Does BJP have a strategy for West Bengal ? Bengalis want ‘deliverance’ not just delivery
|Photo Courtesy - ABP|
The Sunday Kolkata newspapers carried a photo of actor turned would-be politician Rupa Ganguly – tripping on a ‘padyatra’. This could be symbolic of BJP’s journey in West Bengal.
After the Lok Sabha polls – the BJP was on a high buoyed by its 17% vote-share and lead in 20 assembly constituencies despite winning just 2 seats out of 42.
This tied in with Narendra Modi’s “Look East” strategy – by which he wished to hedge BJP’s over-dependence on the Hindi heartland through securing a sizeable presence in Bengal and the North-East. His rhetoric of how – India could not progress by leaving the East behind – resonated well with large sections of the communally not-partisan and ideologically neutral middle-class especially the aspirational youth.
In Bengal, BJP’s overdrive got off to an impressive start with a lot of bluster: the famous ‘3M’ call of Siddharth Nath Singh – the party’s ‘minder’ for the state – threatening to pack Madan (Mitra), Mukul (Roy) and, finally, Mamata behind bars. To follow through, momentum was built over the Saradha Scam - only to fizzle out all too soon.

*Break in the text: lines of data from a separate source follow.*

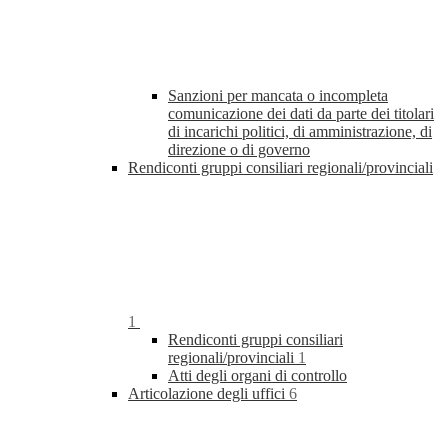
Sanzioni per mancata o incompleta
comunicazione dei dati da parte dei titolari
di incarichi politici, di amministrazione, di
direzione o di governo
Rendiconti gruppi consiliari regionali/provinciali
1
Rendiconti gruppi consiliari
regionali/provinciali
1
Atti degli organi di controllo
Articolazione degli uffici
6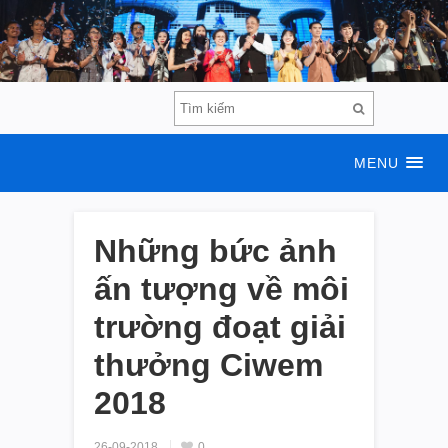
MENU
Những bức ảnh
ấn tượng về môi
trường đoạt giải
thưởng Ciwem
2018
26-09-2018
0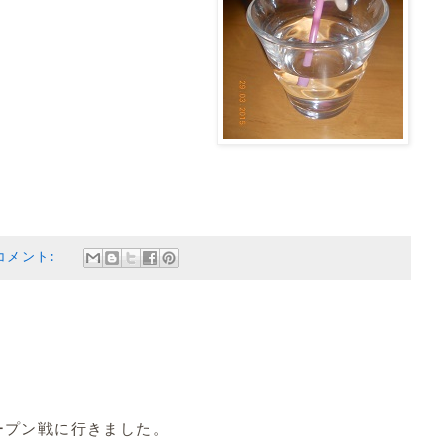
コメント:
ープン戦に行きました。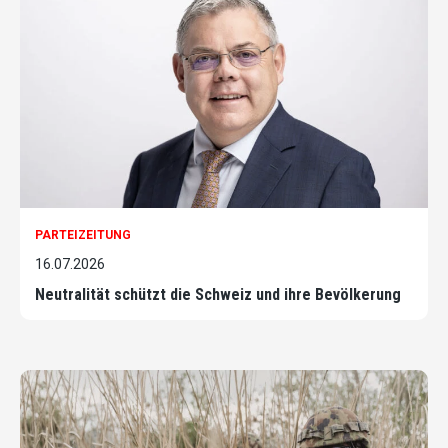
PARTEIZEITUNG
16.07.2026
Neutralität schützt die Schweiz und ihre Bevölkerung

The Kolkata Municipality and other local body elections – including some assembly by-polls - were a wash out frittering away the gains of 2014. That BJP central leadership knew little of Bengal was apparent from their choice of the state President. At least Siddharth Nath Singh could boast of having his “sasural” in Kolkata. How Kailash Vijayvargiya and Nirmala Sitharaman were given charge of the state was intriguing. Finally, the RSS seized control by placing its long-time “Pracharak” – Dilip Ghosh at the helm. But, have they got the diagnosis right?
Surely, the RSS may help build a grass-root organization without which elections cannot be won – especially in a state of two strong cadre based parties, namely Trinamool and CPIM. In fact, RSS has been on the job for a while with some success in a few districts of Central Bengal. However, to fight an election purely on anti-incumbency sentiments and backlash against growing communal fault-lines may turn-out to be a shortsighted strategy yielding low dividend.

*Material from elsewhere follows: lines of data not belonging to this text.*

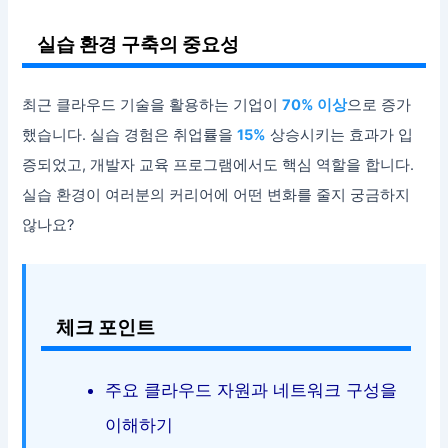
실습 환경 구축의 중요성
최근 클라우드 기술을 활용하는 기업이
70% 이상
으로 증가
했습니다. 실습 경험은 취업률을
15%
상승시키는 효과가 입
증되었고, 개발자 교육 프로그램에서도 핵심 역할을 합니다.
실습 환경이 여러분의 커리어에 어떤 변화를 줄지 궁금하지
않나요?
체크 포인트
주요 클라우드 자원과 네트워크 구성을
이해하기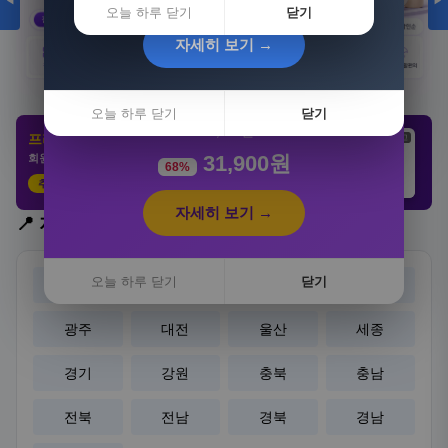
◀
▶
오늘 하루 닫기
닫기
자세히 보기 →
[3+1] 동국제약 마이핏 V 활성엽산 임신준비 임산
부영양 30정, 4개
오늘 하루 닫기
닫기
100,000원
프리미엄 제휴 사이트
광고
광고
광고
31,900원
회원 전용 특가 · 놓치면 손해
68%
추천 클릭
21,802원
3,308원
8,892원
자세히 보기 →
📍 지역 선택
오늘 하루 닫기
닫기
서울
부산
대구
인천
광주
대전
울산
세종
경기
강원
충북
충남
전북
전남
경북
경남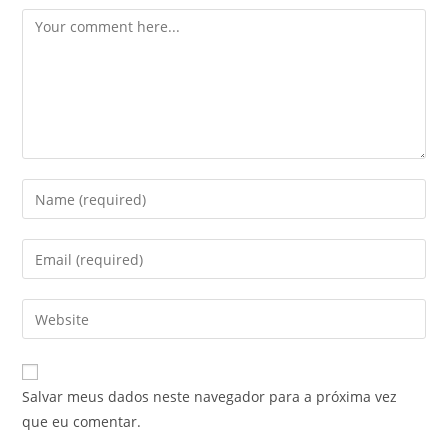
Comment
Enter
your
name
Enter
or
your
username
email
Enter
to
address
your
comment
to
website
comment
URL
Salvar meus dados neste navegador para a próxima vez
(optional)
que eu comentar.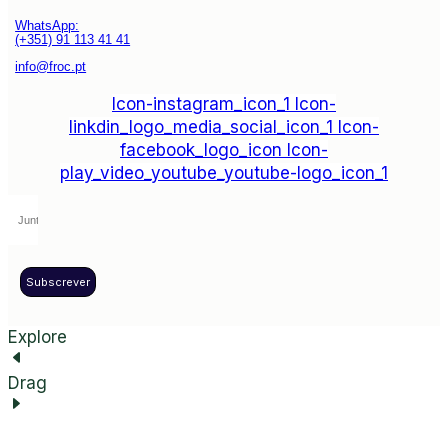
WhatsApp:
(+351) 91 113 41 41
info@froc.pt
Icon-instagram_icon_1
Icon-
linkdin_logo_media_social_icon_1
Icon-
facebook_logo_icon
Icon-
play_video_youtube_youtube-logo_icon_1
Subscrever
Explore
Drag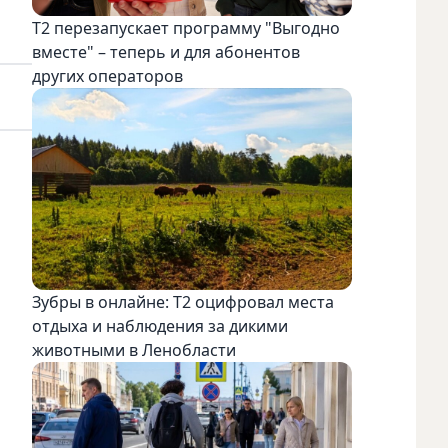
Т2 перезапускает программу "Выгодно
вместе" – теперь и для абонентов
других операторов
Зубры в онлайне: Т2 оцифровал места
отдыха и наблюдения за дикими
животными в Ленобласти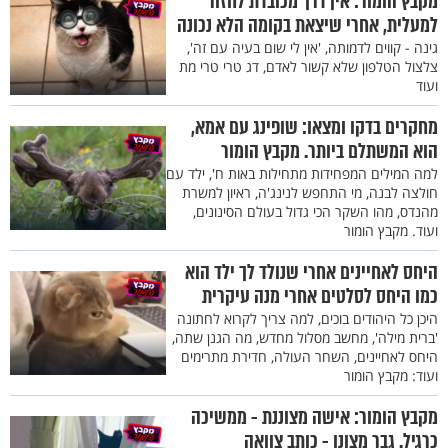
מקבץ הומור: אין דרך מכובדת לחזור
למעלית, אחרי שיצאת בקומה הלא נכונה
גינה - קווים לדמותה, 'אין לי שום בעיה עם זה',
צלצול הטלפון שלא קשור לאדם, דג טרי טרי מת
ועוד
מחקרים בדקו ומצאו: שופינג עם אמא,
הוא המשתלם ביותר. מקבץ הומור
למה המילים המפחידות מתחילות באות ח', ילד עם
חולצה לבנה, מי התחפש לנינג'ה, ראיון למשרת
מהנדס, מהו השקר הכי גדול בעולם הסינונים,
ועוד. מקבץ הומור
היחס לאחיינים אחרי שנולד לך ילד הוא
כמו היחס לסלטים אחרי מנה עיקרית
היכן כל היהודים בוכים, למה צריך לקרוא לחתונה
'ברית מילה', מחשב מסלול מחדש, מה הגנן שתה,
היחס לאחיינים, השחר העולה, חדירת מתרימים
ועוד: מקבץ הומור
מקבץ הומור: אישה מצוננת - ממשיכה
כרגיל. גבר מצונן - כותב צוואה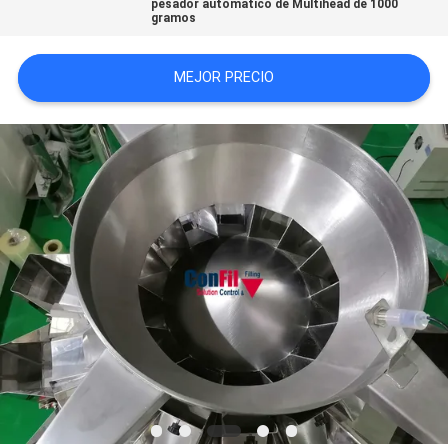
pesador automático de Multihead de 1000
gramos
PRIVACY
MEJOR PRECIO
POLICY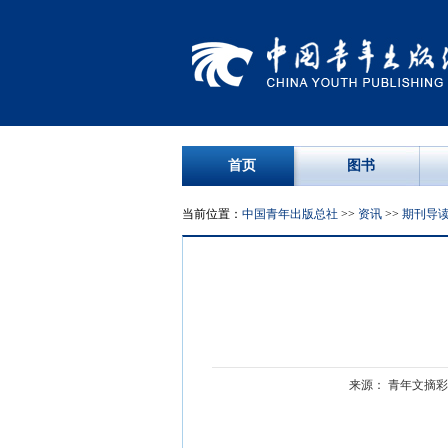
首页
图书
当前位置：
中国青年出版总社
>>
资讯
>>
期刊导
来源： 青年文摘彩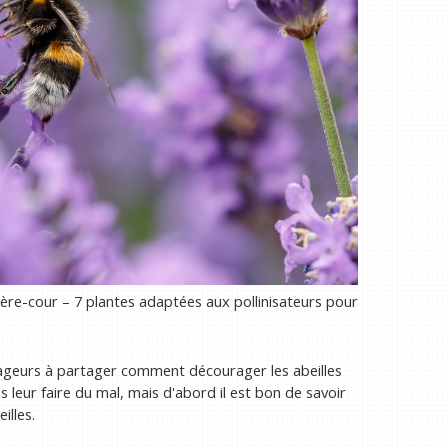
ière-cour – 7 plantes adaptées aux pollinisateurs pour
ravageurs à partager comment décourager les abeilles
 leur faire du mal, mais d'abord il est bon de savoir
illes.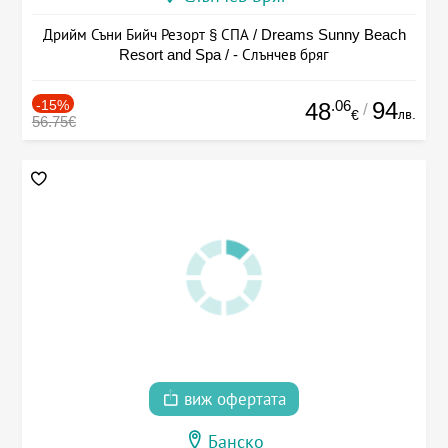
Дрийм Съни Бийч Резорт § СПА / Dreams Sunny Beach
Resort and Spa / - Слънчев бряг
-15%
.06
94
48
/
лв.
€
56.75€
виж офертата
Банско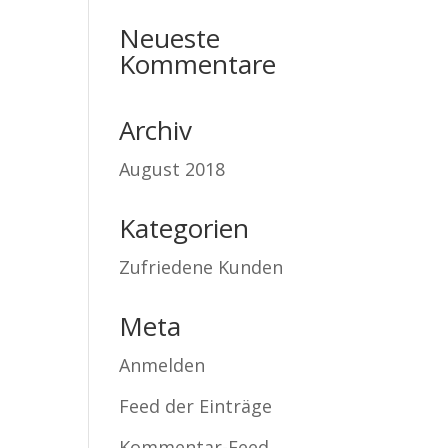
Neueste
Kommentare
Archiv
August 2018
Kategorien
Zufriedene Kunden
Meta
Anmelden
Feed der Einträge
Kommentar-Feed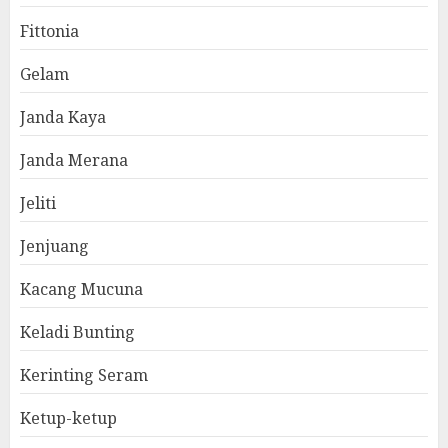
Fittonia
Gelam
Janda Kaya
Janda Merana
Jeliti
Jenjuang
Kacang Mucuna
Keladi Bunting
Kerinting Seram
Ketup-ketup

What Bengal needs is a comprehensive political and economic paradigm shift. This could be a genuine right-wing resurgence – shaking off the hangover of five decades of faux Leftism – that was only a ruse for blatant lumpen-raj. The anger of the middle-class is getting directed at minority appeasement largely because of lack of development in the state. The ethnic Bengalis of West Bengal are pained to see resources of an already impoverished economy appropriated by ‘trespassers’ (read illegal immigrants) – while their own children are constrained to leave home for higher education and jobs in other states. Besides, the beneficiaries of state benevolence do not make any positive contribution to the economy accruing to the benefit of the native population. Instead they are threatening the very foundation of Bengal’s socio-economic value system.
The answer is not an alternative ‘ideology’ but “Vision”. Narendra Modi had raised that hope – but he does not have a leader on the ground (like say Fadnavis or even a Raghubar Das) to translate it into action and the BJP central leadership have no clue about what needs to be done at the state level.
The coming Assembly Election is too close at hand for making any major mid-term course correction. The strategy now should be one of damage control and setting the house in order to avert a complete rout – because it will be so much more difficult to start construction afresh over a heap of rubble.
What Bengalis are looking for is ‘deliverance’ not just delivery. Modi can build confidence on the latter if he performs at the center. However, for the former BJP has to eschew the conservative Hindutva plank and offer a pragmatic alternative with a credible and inspirational face in front – not just an actor with no political experience.